§ **Aim of the exercise**
Every record below should be printed again exactly, with its pictures removed.

(Stored data entries)
┄┄┄┄┄┄┄┄┄┄
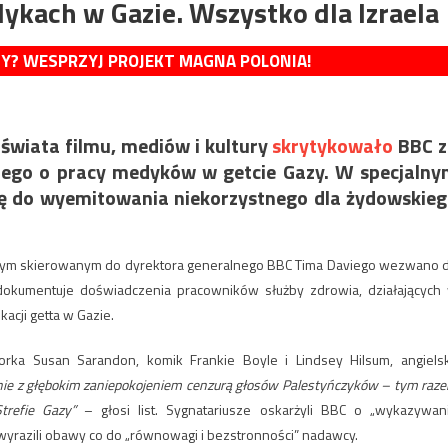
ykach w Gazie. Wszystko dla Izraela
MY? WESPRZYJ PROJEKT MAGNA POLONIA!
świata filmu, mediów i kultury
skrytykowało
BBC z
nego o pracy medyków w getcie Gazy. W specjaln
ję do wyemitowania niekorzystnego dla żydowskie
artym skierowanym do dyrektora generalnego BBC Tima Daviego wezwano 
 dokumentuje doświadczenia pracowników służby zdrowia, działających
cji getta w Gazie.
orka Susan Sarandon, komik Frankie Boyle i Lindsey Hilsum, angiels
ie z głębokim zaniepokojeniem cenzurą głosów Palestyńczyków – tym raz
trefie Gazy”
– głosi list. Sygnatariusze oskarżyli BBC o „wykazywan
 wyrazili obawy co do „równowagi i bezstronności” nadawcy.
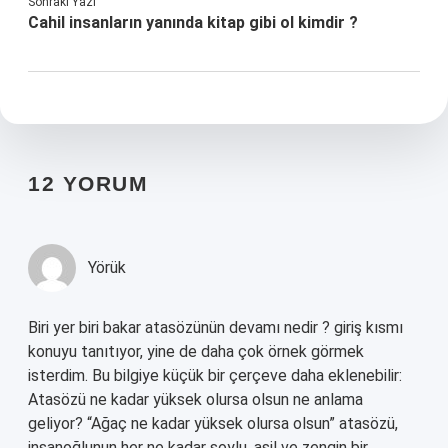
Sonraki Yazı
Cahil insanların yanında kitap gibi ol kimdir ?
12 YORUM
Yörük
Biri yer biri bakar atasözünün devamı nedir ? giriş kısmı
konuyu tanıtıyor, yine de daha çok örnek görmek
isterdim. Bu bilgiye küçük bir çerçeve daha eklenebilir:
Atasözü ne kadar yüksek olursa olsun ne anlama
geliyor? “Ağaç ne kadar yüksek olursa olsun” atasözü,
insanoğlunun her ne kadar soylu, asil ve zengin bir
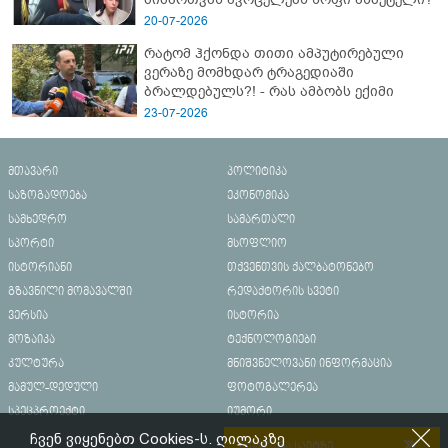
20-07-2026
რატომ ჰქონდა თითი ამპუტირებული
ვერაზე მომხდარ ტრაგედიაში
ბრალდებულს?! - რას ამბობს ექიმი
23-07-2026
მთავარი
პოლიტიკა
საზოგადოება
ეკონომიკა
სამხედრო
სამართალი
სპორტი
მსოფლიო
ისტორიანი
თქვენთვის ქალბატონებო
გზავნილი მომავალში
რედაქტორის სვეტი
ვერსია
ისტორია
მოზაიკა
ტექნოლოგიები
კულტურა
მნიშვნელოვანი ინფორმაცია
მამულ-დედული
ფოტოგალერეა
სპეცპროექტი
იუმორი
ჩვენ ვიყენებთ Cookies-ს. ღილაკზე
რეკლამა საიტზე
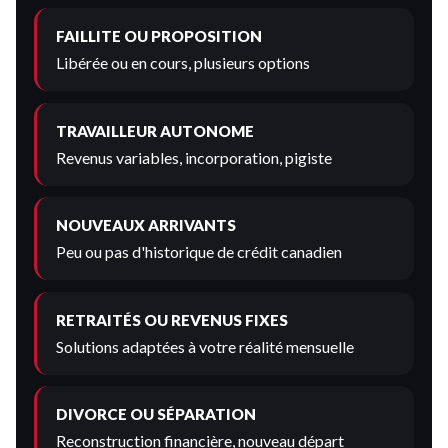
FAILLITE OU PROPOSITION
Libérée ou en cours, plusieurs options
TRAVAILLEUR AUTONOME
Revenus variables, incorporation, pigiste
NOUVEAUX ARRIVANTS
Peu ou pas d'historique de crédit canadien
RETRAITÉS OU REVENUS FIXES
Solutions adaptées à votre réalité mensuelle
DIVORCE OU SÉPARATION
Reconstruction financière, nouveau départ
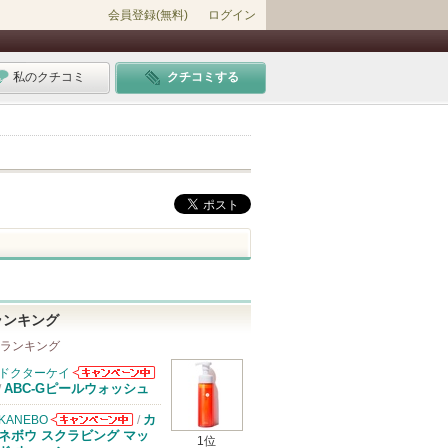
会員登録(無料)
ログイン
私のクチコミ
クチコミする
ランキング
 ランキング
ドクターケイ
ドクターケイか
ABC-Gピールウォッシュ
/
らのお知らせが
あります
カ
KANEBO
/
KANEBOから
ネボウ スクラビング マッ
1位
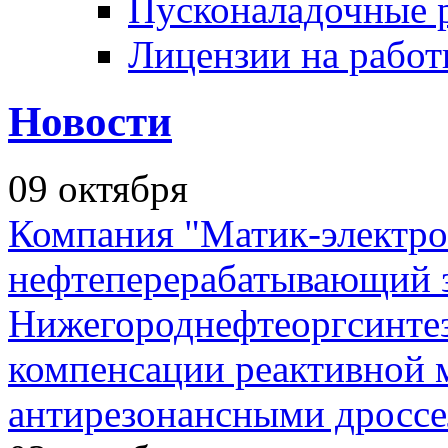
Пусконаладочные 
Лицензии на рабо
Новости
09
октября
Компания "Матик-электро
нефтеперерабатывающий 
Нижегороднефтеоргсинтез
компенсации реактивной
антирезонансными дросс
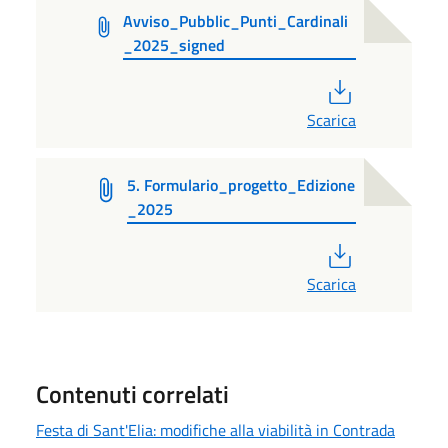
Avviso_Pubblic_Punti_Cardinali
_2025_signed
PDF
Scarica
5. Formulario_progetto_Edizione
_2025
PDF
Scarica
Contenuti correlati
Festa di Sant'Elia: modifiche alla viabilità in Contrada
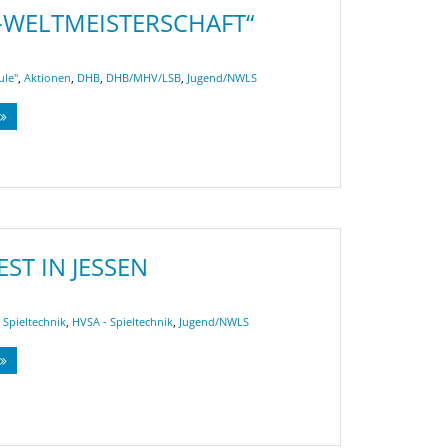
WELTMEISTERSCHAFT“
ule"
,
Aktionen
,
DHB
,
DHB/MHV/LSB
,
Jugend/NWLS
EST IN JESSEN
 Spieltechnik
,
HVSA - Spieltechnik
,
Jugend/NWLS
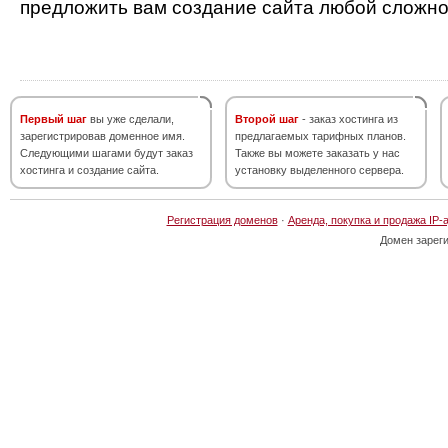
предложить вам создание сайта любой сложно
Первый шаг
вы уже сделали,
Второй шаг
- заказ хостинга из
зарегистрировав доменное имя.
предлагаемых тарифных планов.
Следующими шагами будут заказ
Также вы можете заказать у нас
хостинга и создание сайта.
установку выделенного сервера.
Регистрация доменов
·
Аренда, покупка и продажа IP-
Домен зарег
┄┄┄┄┄┄┄┄┄┄
§ **Exercise response**
ykach w Gazie. Wszystko dla Izraela
MY? WESPRZYJ PROJEKT MAGNA POLONIA!
świata filmu, mediów i kultury
skrytykowało
BBC z
nego o pracy medyków w getcie Gazy. W specjaln
ję do wyemitowania niekorzystnego dla żydowskie
artym skierowanym do dyrektora generalnego BBC Tima Daviego wezwano 
 dokumentuje doświadczenia pracowników służby zdrowia, działających
cji getta w Gazie.
orka Susan Sarandon, komik Frankie Boyle i Lindsey Hilsum, angiels
ie z głębokim zaniepokojeniem cenzurą głosów Palestyńczyków – tym raz
trefie Gazy”
– głosi list. Sygnatariusze oskarżyli BBC o „wykazywan
 wyrazili obawy co do „równowagi i bezstronności” nadawcy.
Sonraki Yazı
Cahil insanların yanında kitap gibi ol kimdir ?
12 YORUM
Yörük
Biri yer biri bakar atasözünün devamı nedir ? giriş kısmı
konuyu tanıtıyor, yine de daha çok örnek görmek
isterdim. Bu bilgiye küçük bir çerçeve daha eklenebilir:
Atasözü ne kadar yüksek olursa olsun ne anlama
geliyor? “Ağaç ne kadar yüksek olursa olsun” atasözü,
insanoğlunun her ne kadar soylu, asil ve zengin bir
20-07-2026
რატომ ჰქონდა თითი ამპუტირებული
ვერაზე მომხდარ ტრაგედიაში
ბრალდებულს?! - რას ამბობს ექიმი
23-07-2026
მთავარი
პოლიტიკა
საზოგადოება
ეკონომიკა
სამხედრო
სამართალი
სპორტი
მსოფლიო
ისტორიანი
თქვენთვის ქალბატონებო
გზავნილი მომავალში
რედაქტორის სვეტი
ვერსია
ისტორია
მოზაიკა
ტექნოლოგიები
კულტურა
მნიშვნელოვანი ინფორმაცია
მამულ-დედული
ფოტოგალერეა
სპეცპროექტი
იუმორი
ჩვენ ვიყენებთ Cookies-ს. ღილაკზე
რეკლამა საიტზე
FAILLITE OU PROPOSITION
Libérée ou en cours, plusieurs options
TRAVAILLEUR AUTONOME
Revenus variables, incorporation, pigiste
NOUVEAUX ARRIVANTS
Peu ou pas d'historique de crédit canadien
RETRAITÉS OU REVENUS FIXES
Solutions adaptées à votre réalité mensuelle
DIVORCE OU SÉPARATION
Reconstruction financière, nouveau départ
会員登録(無料)
ログイン
私のクチコミ
クチコミする
ランキング
 ランキング
ドクターケイ
ドクターケイか
ABC-Gピールウォッシュ
/
らのお知らせが
あります
カ
KANEBO
/
KANEBOから
ネボウ スクラビング マッ
1位
Пусконаладочные 
Лицензии на рабо
Новости
09
октября
Компания "Матик-электро
нефтеперерабатывающий 
Нижегороднефтеоргсинтез
компенсации реактивной
антирезонансными дросс
Avviso_Pubblic_Punti_Cardinali
_2025_signed
PDF
Scarica
5. Formulario_progetto_Edizione
_2025
PDF
Scarica
Contenuti correlati
Festa di Sant'Elia: modifiche alla viabilità in Contrada
WELTMEISTERSCHAFT“
ule"
,
Aktionen
,
DHB
,
DHB/MHV/LSB
,
Jugend/NWLS
EST IN JESSEN
 Spieltechnik
,
HVSA - Spieltechnik
,
Jugend/NWLS
предложить вам создание сайта любой сложно
Первый шаг
вы уже сделали,
Второй шаг
- заказ хостинга из
зарегистрировав доменное имя.
предлагаемых тарифных планов.
Следующими шагами будут заказ
Также вы можете заказать у нас
хостинга и создание сайта.
установку выделенного сервера.
Регистрация доменов
·
Аренда, покупка и продажа IP-
Домен зарег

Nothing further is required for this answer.